Elle menunduk, bukan malu karena pertanyaan Devan melainkan wajah Devan begitu dekat padanya.
"Ehehe, aku rasa," cengir Ella menggaruk tengkuknya.
"Hm, rasa apa?" tanya Devan semakin dekat membuat Ella merona.
"Aku-aku rasa ... Tuan akan pulang malam saking sibuknya hingga tak menemaniku hari ini di panti asuhan." Ella menunduk, semakin menunduk dan sedikit kecewa. Devan mengelus kepala Ella dan mulai mengacak-acaknya. Sedikit merasa bersalah sudah pergi tanpa memberitahunya.

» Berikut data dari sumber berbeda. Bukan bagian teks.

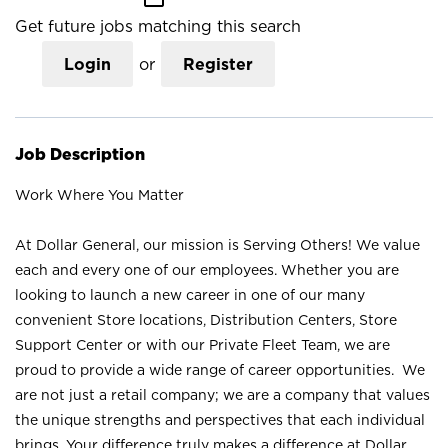
Get future jobs matching this search
Login
or
Register
Job Description
Work Where You Matter
At Dollar General, our mission is Serving Others! We value
each and every one of our employees. Whether you are
looking to launch a new career in one of our many
convenient Store locations, Distribution Centers, Store
Support Center or with our Private Fleet Team, we are
proud to provide a wide range of career opportunities. We
are not just a retail company; we are a company that values
the unique strengths and perspectives that each individual
brings. Your difference truly makes a difference at Dollar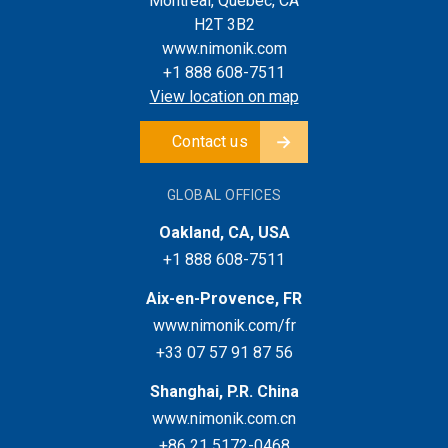
Montreal, Quebec, CA
H2T 3B2
www.nimonik.com
+1 888 608-7511
View location on map
Contact us
GLOBAL OFFICES
Oakland, CA, USA
+1 888 608-7511
Aix-en-Provence, FR
www.nimonik.com/fr
+33 07 57 91 87 56
Shanghai, P.R. China
www.nimonik.com.cn
+86 21 5172-0468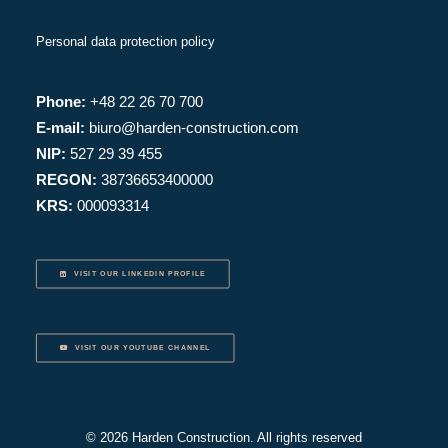
Personal data protection policy
Phone:
+48 22 26 70 700
E-mail:
biuro@harden-construction.com
NIP:
527 29 39 455
REGON:
38736653400000
KRS:
000093314
VISIT OUR LINKEDIN PROFILE
VISIT OUR YOUTUBE CHANNEL
© 2026 Harden Construction. All rights reserved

"Apa kau merindukanku?" tanya Devan ingin tahu. Ella menatap Devan lalu berbalik tak peduli.
"Tidak, sama sekali tidak, siapa juga merindukanmu, dasar narsis!" Ejek Ella mulai kesal lagi. Devan cemberut mendengarnya. Tapi melihat tingkah Ella membuatnya tertawa kecil lalu segera memeluknya dari belakang. Ella terkejut menerima rangkulan Devan.
"Bener nih tidak rindu?" bisik Devan di telinga kiri Ella.
"Ya, tidaklah. Aku juga tidak peduli, mau Tuan pergi dua hari atau seterusnya juga aku tak peduli!" ucap Ella tegas sambil cemberut.
"Pfft, dasar! Aku itu bisa baca pikiranmu lho. Kau ini dari tadi sudah merindukanku, maaf ya tadi pergi tidak bilang-bilang padamu." Devan melepaskan Ella lalu berdiri di depannya. Ella melihatnya malas lalu berbalik merasa kesal sambil menyilangkan tangan.
"Ayolah, jangan ngambek dong. Aku kan tadi ada urusan," ucap Devan mulai merayu Ella.
"Tau ah!" ketus Ella pergi untuk ke bawah menemani Maysha nonton.
"Pftt ahahaha, ternyata dia bisa marah juga ya, aku pikir bakal nangis sudah ditinggal." Devan tertawa dan segera menyusul Ella untuk merayunya agar tidak marah padanya.